# DIRECTIONS:
Write out exactly the lines of the entries below from the one holding "FRM准考证 [button] (786, 475)" to the one holding "FIRST NAME: (187, 1713)", inclusive, and leave out all other lines.

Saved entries

* * *

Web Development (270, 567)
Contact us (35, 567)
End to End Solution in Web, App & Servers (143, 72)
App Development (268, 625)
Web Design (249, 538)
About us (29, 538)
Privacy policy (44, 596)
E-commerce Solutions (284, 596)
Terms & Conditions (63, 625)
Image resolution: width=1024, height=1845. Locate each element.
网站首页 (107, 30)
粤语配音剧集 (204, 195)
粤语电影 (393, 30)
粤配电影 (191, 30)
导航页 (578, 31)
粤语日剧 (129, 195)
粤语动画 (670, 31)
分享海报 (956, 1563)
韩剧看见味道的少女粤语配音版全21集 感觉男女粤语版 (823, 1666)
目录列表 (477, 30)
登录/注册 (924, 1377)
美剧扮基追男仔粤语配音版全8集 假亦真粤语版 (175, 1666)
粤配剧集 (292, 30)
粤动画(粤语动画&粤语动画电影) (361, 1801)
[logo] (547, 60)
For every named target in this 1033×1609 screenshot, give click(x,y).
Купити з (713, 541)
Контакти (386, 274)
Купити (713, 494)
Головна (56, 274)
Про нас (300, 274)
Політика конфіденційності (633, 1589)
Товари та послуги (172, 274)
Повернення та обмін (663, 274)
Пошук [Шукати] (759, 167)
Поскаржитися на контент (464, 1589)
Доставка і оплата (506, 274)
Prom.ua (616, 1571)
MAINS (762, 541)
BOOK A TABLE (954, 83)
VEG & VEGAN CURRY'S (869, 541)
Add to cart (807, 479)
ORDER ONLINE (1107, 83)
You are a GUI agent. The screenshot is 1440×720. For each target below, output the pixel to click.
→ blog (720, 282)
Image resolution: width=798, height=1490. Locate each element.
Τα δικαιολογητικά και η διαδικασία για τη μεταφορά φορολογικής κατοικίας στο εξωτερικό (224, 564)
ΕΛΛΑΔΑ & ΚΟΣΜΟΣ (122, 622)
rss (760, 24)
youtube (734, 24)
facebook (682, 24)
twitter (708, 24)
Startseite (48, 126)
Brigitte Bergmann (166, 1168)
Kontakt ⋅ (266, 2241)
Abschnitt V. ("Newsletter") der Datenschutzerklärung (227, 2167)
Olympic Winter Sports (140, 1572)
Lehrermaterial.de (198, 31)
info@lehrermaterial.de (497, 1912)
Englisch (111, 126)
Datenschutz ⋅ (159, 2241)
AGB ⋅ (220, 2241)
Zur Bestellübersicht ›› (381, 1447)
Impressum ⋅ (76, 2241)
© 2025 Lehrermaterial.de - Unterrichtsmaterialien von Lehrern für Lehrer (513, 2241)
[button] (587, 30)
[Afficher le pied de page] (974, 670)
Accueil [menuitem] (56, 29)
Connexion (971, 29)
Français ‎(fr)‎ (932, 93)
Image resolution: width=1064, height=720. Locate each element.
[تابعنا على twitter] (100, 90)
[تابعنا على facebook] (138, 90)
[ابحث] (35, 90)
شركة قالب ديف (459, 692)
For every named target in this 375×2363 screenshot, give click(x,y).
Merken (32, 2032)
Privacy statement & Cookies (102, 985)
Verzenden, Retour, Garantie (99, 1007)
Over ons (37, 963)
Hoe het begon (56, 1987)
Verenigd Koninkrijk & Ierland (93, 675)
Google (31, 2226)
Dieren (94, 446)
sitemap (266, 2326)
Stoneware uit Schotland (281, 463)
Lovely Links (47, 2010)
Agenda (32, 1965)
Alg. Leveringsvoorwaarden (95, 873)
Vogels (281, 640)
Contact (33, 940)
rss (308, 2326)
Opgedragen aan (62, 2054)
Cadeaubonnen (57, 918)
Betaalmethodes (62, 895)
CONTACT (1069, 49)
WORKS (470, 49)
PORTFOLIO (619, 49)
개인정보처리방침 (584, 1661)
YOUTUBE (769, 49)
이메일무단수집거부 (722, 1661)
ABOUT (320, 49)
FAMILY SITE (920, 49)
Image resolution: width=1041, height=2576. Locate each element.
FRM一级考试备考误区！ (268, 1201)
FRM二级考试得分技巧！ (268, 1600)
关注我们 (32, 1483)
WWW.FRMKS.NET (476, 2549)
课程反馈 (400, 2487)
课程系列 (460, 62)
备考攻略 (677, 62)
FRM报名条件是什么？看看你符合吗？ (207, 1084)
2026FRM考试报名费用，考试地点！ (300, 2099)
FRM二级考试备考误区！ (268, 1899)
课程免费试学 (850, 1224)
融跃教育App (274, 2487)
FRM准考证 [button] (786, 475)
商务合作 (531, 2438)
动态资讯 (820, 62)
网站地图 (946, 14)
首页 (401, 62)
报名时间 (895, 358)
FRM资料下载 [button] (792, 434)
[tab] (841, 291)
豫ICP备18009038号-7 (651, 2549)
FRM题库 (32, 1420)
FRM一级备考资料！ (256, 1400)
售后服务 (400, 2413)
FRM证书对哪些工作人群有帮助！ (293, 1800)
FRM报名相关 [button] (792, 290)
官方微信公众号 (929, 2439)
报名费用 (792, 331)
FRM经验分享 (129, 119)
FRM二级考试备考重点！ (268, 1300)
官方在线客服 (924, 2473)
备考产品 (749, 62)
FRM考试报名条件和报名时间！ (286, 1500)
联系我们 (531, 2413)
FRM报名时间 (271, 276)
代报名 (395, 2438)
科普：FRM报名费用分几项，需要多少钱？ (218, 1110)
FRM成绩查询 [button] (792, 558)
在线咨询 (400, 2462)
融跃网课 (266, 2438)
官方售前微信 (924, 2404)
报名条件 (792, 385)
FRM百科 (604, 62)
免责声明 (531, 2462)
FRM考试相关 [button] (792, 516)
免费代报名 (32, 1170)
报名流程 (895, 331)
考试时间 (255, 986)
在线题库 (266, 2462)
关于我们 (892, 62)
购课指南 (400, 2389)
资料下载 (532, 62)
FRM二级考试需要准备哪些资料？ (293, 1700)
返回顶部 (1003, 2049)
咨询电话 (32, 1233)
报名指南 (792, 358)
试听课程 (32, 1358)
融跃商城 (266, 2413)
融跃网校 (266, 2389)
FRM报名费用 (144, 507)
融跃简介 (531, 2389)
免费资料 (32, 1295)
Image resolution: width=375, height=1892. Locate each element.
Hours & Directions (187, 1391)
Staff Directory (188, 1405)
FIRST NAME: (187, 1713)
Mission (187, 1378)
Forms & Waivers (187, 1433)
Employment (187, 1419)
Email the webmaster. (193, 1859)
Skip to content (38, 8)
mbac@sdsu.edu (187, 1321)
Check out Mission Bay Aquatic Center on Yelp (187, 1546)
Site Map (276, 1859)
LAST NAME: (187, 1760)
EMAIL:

* * *

# WRITTEN REPLY:
FRM准考证 [button] (786, 475)
商务合作 (531, 2438)
动态资讯 (820, 62)
网站地图 (946, 14)
首页 (401, 62)
报名时间 (895, 358)
FRM资料下载 [button] (792, 434)
[tab] (841, 291)
豫ICP备18009038号-7 (651, 2549)
FRM题库 (32, 1420)
FRM一级备考资料！ (256, 1400)
售后服务 (400, 2413)
FRM证书对哪些工作人群有帮助！ (293, 1800)
FRM报名相关 [button] (792, 290)
官方微信公众号 (929, 2439)
报名费用 (792, 331)
FRM经验分享 (129, 119)
FRM二级考试备考重点！ (268, 1300)
官方在线客服 (924, 2473)
备考产品 (749, 62)
FRM考试报名条件和报名时间！ (286, 1500)
联系我们 (531, 2413)
FRM报名时间 (271, 276)
代报名 (395, 2438)
科普：FRM报名费用分几项，需要多少钱？ (218, 1110)
FRM成绩查询 [button] (792, 558)
在线咨询 (400, 2462)
融跃网课 (266, 2438)
官方售前微信 (924, 2404)
报名条件 (792, 385)
FRM百科 (604, 62)
免责声明 (531, 2462)
FRM考试相关 [button] (792, 516)
免费代报名 (32, 1170)
报名流程 (895, 331)
考试时间 (255, 986)
在线题库 (266, 2462)
关于我们 (892, 62)
购课指南 (400, 2389)
资料下载 (532, 62)
FRM二级考试需要准备哪些资料？ (293, 1700)
返回顶部 (1003, 2049)
咨询电话 (32, 1233)
报名指南 (792, 358)
试听课程 (32, 1358)
融跃商城 (266, 2413)
融跃网校 (266, 2389)
FRM报名费用 (144, 507)
融跃简介 (531, 2389)
免费资料 (32, 1295)
Image resolution: width=375, height=1892. Locate each element.
Hours & Directions (187, 1391)
Staff Directory (188, 1405)
FIRST NAME: (187, 1713)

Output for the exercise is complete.